Don’t hesitate to get in touch with out team today and avoid the risk of your fine multiplying over the coming weeks and months.
Each of the 731,186 taxpayers who filed their tax return late are liable for a late payment penalty, which is £100 initially.
This is due even if there’s no tax to pay, or if you paid your tax bill on time. Over time, the fine increases:
after 3 months – additional daily penalties of £10 per day, up to a maximum of £900
after 6 months – a further penalty of five per cent of the tax due or £300, whichever is greater
after 12 months – another five per cent or £300 charge, whichever is greater
HMRC has also highlighted additional penalties for paying your tax bill late. This is five per cent of the tax unpaid at 30 days, six months and 12 months.
HMRC says that a record number of taxpayers filed online, with 10,129,234 choosing to fill in an online return over a paper one. This was 93.5 per cent of all returns filed.
This is a positive sign considering small businesses should be preparing for Making Tax Digital for VAT, which starts in April 2019. The self-employed can also join a pilot scheme for sending digital income tax updates.
HMRC might be hoping that the record number of people filing online means taxpayers will be ready for the full leap to Making Tax Digital, although this won’t happen until 2020 (at the earliest).

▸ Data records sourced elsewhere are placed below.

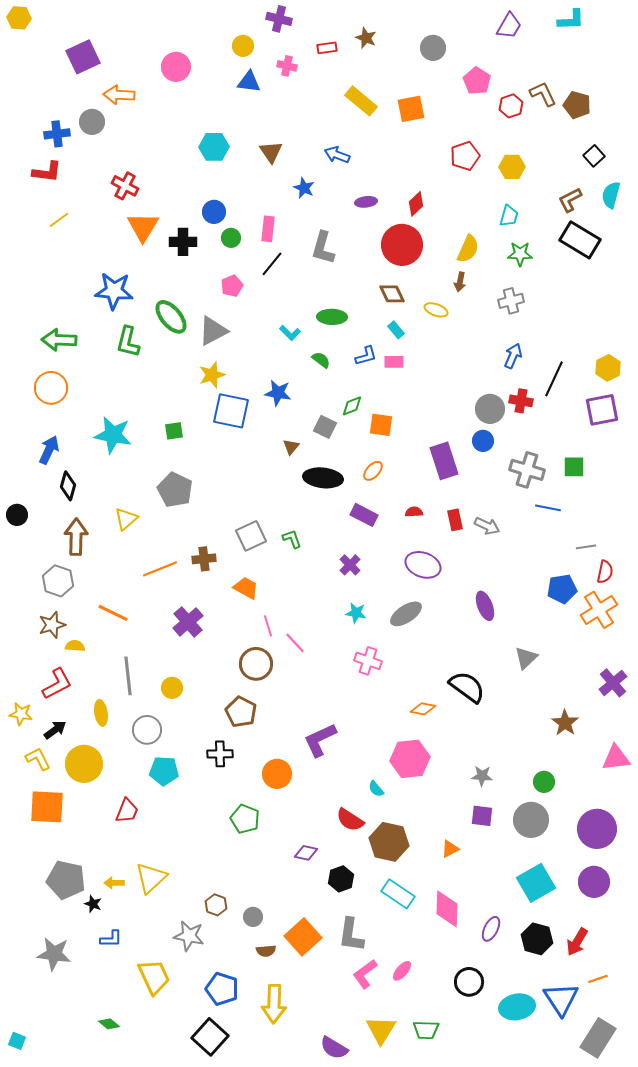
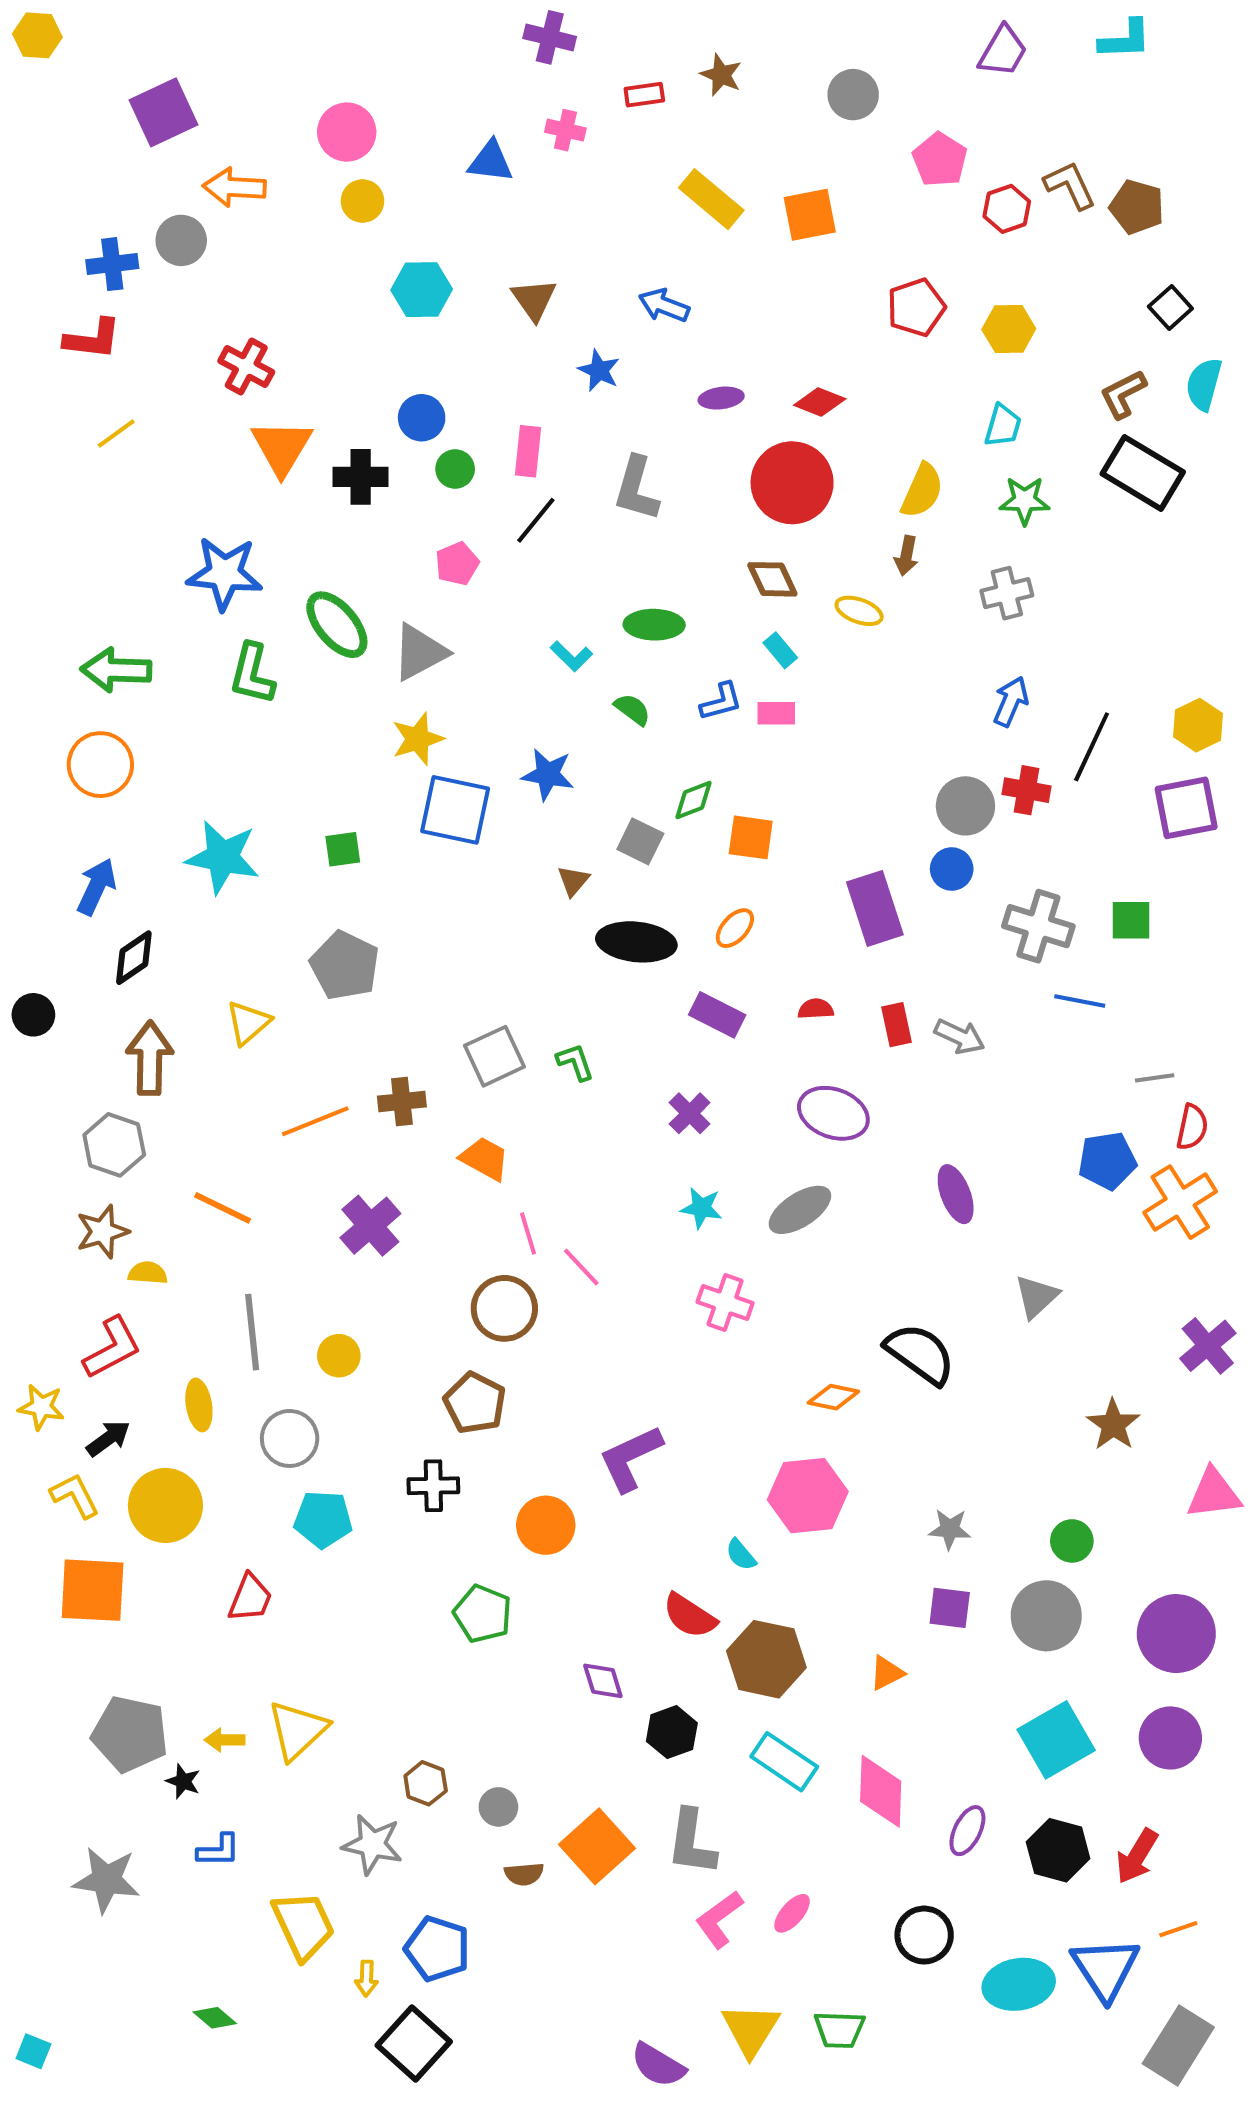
yellow circle: (243, 46) -> (362, 201), moved
red diamond: (416, 204) -> (820, 402), turned 65
black diamond: (68, 486) -> (134, 958), turned 40
purple diamond: (306, 853) -> (603, 1681), turned 60
yellow arrow: (274, 1004) -> (366, 1978), moved, size x0.5

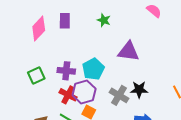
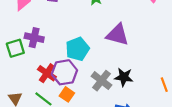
purple cross: (66, 71) -> (34, 38), moved

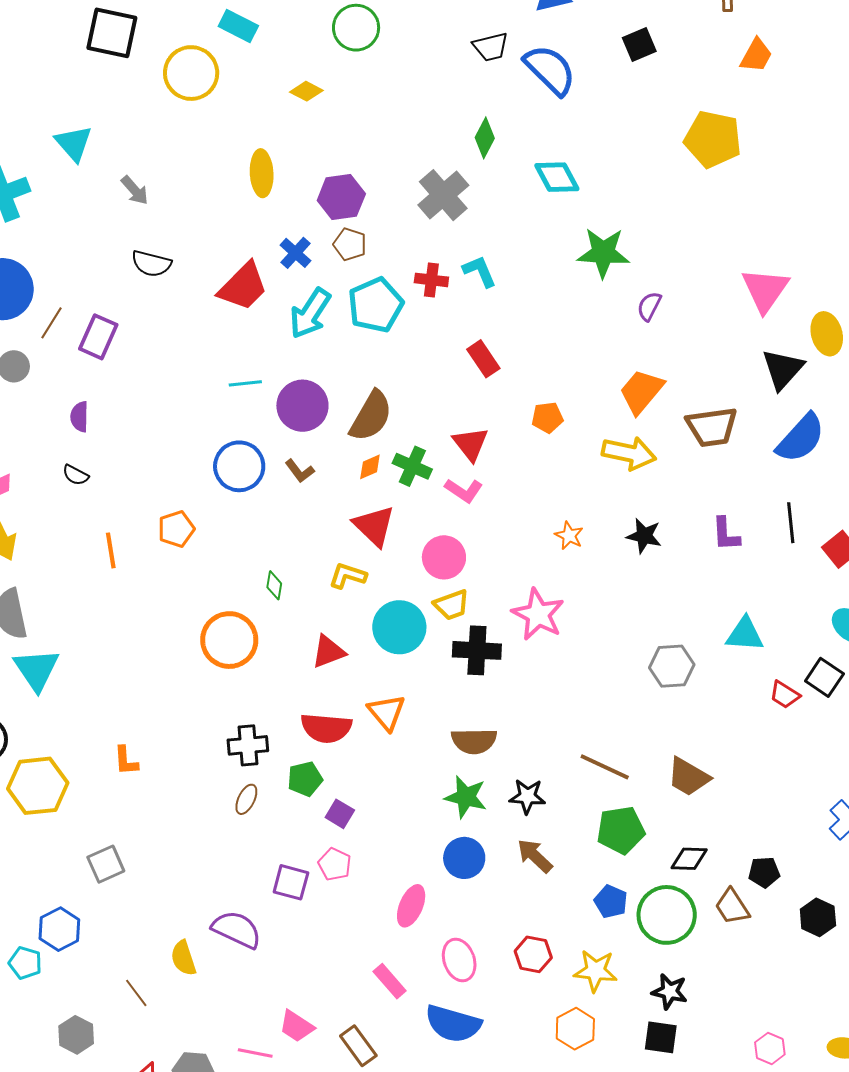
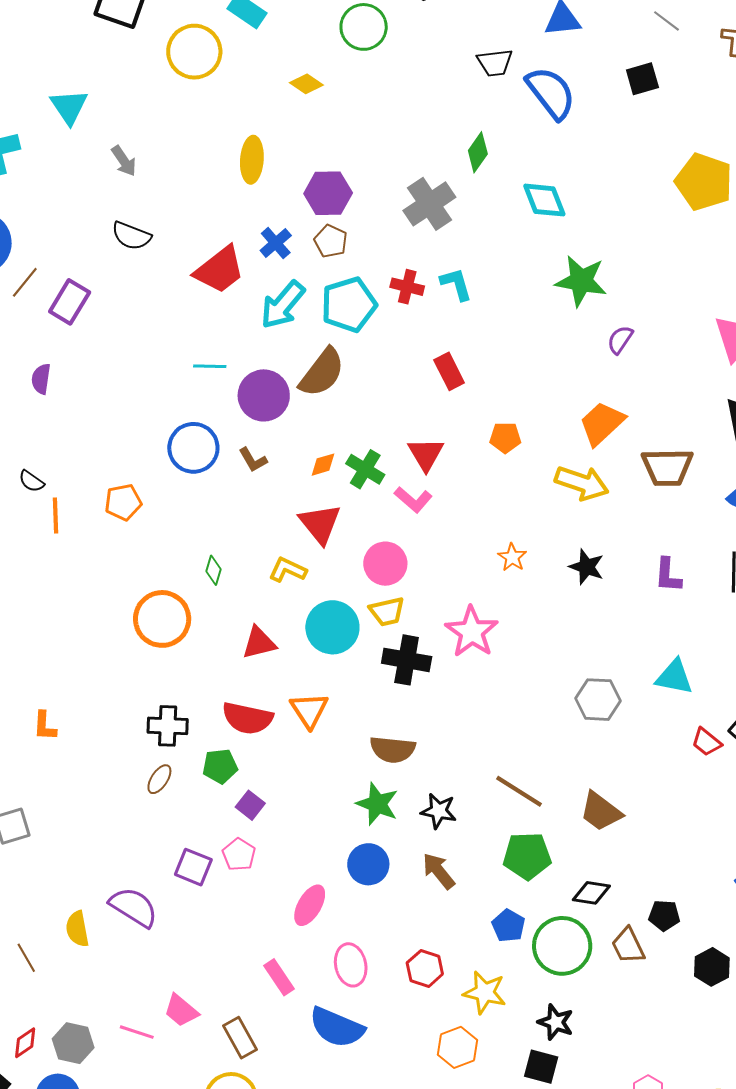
brown semicircle: (371, 416) -> (322, 373), moved
black semicircle: (76, 475) -> (31, 481), moved

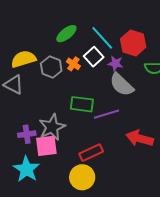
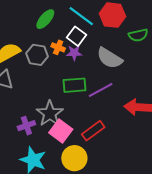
purple star: (115, 63) -> (74, 53), moved
pink square: (46, 146) -> (61, 131), moved, turned -35
yellow circle: (82, 177) -> (74, 158), moved

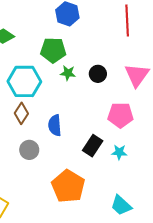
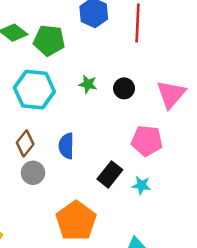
red line: (127, 20) -> (137, 23), moved
green pentagon: (53, 50) -> (49, 40), moved
brown diamond: (21, 113) -> (25, 143), moved

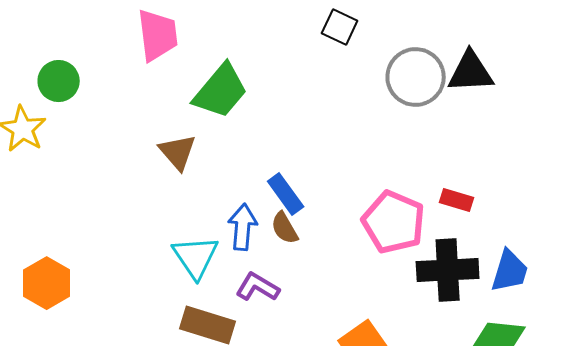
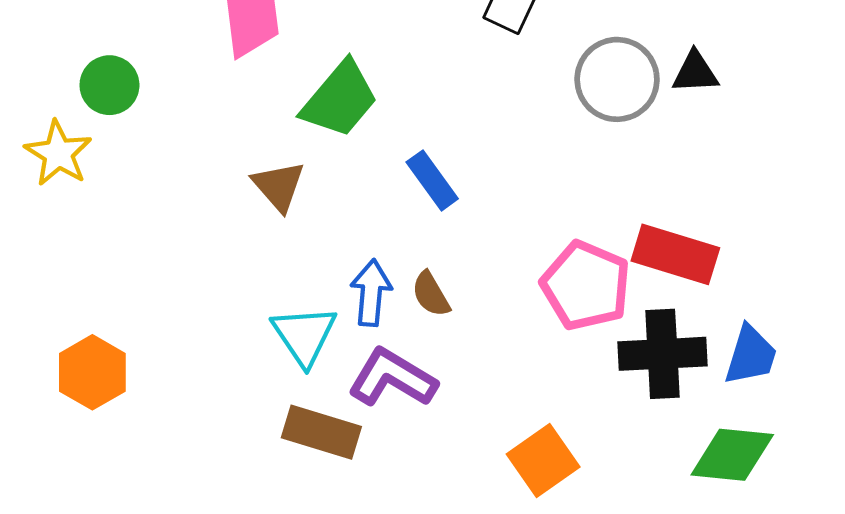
black triangle: (471, 72) -> (695, 72), size x0.7
blue rectangle: (286, 194) -> (432, 180), moved
red rectangle: (457, 200) -> (675, 254), size x1.8
purple L-shape: (258, 287) -> (392, 378), size x1.4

HMRC also revealed that 735,258 taxpayers left filing their return to the 31 January. The most popular time to send was 4-5pm, with 60,000 returns being submitted over the hour.
If you haven’t filed your tax return, it’s important to get in touch with HMRC as soon as you can.
HMRC says: “The department will treat those with genuine excuses leniently, as it focuses penalties on those who persistently fail to complete their tax returns and deliberate tax evaders. The excuse must be genuine and HMRC may ask for evidence.”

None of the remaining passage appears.